Look what happens after yet another mass shooting; we see inaction from those
who think we should have gun laws, and the indifference of gun fanatics
concerning the carnage. This country’s infrastructure is in desperate disrepair,
yet bridges continue to collapse after decades of inaction. “Fenceline”
communities suffer from environmental hazards because better-off white
communities are indifferent as long as the suffering is “NIMBY.”
In this time of
the COVID-19 pandemic, many people are demanding their “freedom” to get sick if
they want to, although generally in the belief that they are personally immune
from the virus. It may surprise some people that the Constitution technically
allows people the “freedom” to ingest any substance they choose to inside their
bodies, which is why drug laws are tailored to make it illegal to manufacture
and sell certain “recreation” chemicals, and thus the purchase of such
chemicals for personal use is also made illegal. The requirement of wearing of facemasks, on
the other hand, attempts to get around “constitutional” freedom rights by making
an individual accountable for actions that harm another person; being sick by
the COVID-19 isn’t a “crime,” but being sick and deliberately acting in a way
that makes another person sick is an “actionable” offense.
Thus Washington Governor
Jay Inslee promulgated an order this week to take effect on Friday requiring
everyone over the age of five to wear face coverings in any indoor or outdoor
public space. The order exempts people who are outdoors and can maintain a six
foot distance—which of course many people will take as license to walk about
city streets that are not too crowded
without masks simply because they do not want to wear masks at all, anywhere. I
was riding the bus home last night when I noticed that most of the usual
passengers had decided not to wear masks, despite the fact that Metro had not
changed its policy requiring the wearing of facemasks while riding the bus;
they apparently decided to use Inslee’s order as an excuse to take a holiday
from wearing them until Friday.
I pointed out the
incongruity of not wearing masks when the governor’s order was instigated by a
rise in COVID-19 cases, and was intended to get into people’s heads that they
needed to start wearing masks now, and giving hardheads a chance to “prepare”
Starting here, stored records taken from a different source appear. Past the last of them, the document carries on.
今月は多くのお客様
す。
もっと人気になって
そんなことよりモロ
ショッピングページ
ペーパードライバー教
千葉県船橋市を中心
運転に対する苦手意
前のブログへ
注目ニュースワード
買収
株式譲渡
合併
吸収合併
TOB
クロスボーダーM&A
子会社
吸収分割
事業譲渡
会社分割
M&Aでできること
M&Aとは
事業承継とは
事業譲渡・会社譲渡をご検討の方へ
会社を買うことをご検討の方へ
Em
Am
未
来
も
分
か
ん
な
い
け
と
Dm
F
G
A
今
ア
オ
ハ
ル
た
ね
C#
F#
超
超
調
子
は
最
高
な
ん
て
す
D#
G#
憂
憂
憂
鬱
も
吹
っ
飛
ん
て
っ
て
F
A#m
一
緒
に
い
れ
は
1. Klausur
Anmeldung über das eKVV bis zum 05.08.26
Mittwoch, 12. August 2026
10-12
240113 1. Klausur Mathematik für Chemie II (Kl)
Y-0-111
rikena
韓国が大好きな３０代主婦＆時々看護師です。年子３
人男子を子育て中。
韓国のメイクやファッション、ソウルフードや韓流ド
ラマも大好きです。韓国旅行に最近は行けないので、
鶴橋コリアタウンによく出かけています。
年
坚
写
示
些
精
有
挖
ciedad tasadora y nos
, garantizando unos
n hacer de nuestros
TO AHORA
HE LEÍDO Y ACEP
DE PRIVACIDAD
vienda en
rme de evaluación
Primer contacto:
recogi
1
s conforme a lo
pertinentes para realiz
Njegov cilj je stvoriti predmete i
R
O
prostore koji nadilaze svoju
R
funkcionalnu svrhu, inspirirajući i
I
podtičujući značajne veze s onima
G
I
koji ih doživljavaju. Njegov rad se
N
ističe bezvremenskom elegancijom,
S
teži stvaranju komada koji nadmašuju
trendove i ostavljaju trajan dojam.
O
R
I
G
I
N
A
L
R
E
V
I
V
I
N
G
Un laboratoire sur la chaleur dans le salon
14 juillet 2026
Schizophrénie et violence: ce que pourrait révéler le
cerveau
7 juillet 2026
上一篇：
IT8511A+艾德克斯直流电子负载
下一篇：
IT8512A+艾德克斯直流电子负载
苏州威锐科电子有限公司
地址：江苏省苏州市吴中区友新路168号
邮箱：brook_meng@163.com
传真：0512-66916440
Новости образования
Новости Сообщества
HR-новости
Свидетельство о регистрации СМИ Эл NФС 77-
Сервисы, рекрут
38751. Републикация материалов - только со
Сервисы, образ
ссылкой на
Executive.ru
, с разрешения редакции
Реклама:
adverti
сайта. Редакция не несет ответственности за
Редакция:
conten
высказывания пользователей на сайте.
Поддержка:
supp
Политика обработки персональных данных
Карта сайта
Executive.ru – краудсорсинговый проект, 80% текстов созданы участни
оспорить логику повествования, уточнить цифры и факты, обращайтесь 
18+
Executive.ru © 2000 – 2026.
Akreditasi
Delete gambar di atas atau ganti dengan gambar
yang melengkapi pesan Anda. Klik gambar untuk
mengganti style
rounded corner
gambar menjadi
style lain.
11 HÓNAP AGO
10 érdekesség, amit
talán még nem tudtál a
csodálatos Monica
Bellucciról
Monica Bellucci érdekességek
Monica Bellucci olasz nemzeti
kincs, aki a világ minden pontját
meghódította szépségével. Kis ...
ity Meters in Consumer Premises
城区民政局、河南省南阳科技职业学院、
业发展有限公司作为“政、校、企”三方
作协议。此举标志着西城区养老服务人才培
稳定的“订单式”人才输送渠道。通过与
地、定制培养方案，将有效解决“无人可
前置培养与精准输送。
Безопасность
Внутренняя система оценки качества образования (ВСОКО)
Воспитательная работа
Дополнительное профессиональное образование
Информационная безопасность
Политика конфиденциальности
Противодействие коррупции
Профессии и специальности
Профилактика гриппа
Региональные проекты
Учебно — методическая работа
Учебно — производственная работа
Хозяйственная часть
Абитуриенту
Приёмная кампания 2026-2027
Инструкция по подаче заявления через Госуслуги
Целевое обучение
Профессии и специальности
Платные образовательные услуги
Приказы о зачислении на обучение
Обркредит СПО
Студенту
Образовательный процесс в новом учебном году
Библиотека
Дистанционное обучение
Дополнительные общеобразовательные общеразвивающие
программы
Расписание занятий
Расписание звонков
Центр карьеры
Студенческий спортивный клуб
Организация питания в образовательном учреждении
themselves. On Friday, people who are not wearing facemasks in public spaces as
required will allegedly be subject to tickets for a misdemeanor offense, but
whether this will actually be enforced, or arbitrarily enforced subject to how
a police officer is feels at the moment, is another matter. But what this shows
is that even in “liberal” cities like Seattle, it is very difficult to force
people to do the right thing if it infringes on their “freedom.” When I arrived
in Seattle to go to work today, I encountered 233 people on the sidewalks in an
area encompassing downtown toward Capitol Hill; only 88 were wearing facemasks.
Unless there is real enforcement, this won’t change, protests or not; since the
lockdown began—and Inslee’s order will probably lengthen it—Seattle police seem
to be avoiding being seen by (let alone having contact with) the citizenry at
any and all times.
Meanwhile, in
California, Arizona, Florida and Texas where there has been record spikes in
virus cases since lockdown rules have been eased have forced the governors of those
states to reevaluate moving too rapidly toward “normalcy,” but “requiring” the
use of facemasks has predictably led to anger among certain constituencies who
simply cannot abide by “restrictions” on their “freedom” to act without regard
to their fellow humans. That is the incongruence of “individualism” that is
supposedly one of the trademarks of American culture: by acting in accordance
to their own sense of “freedom,” some people simply do not care about how their
own actions reduces another’s person’s freedom.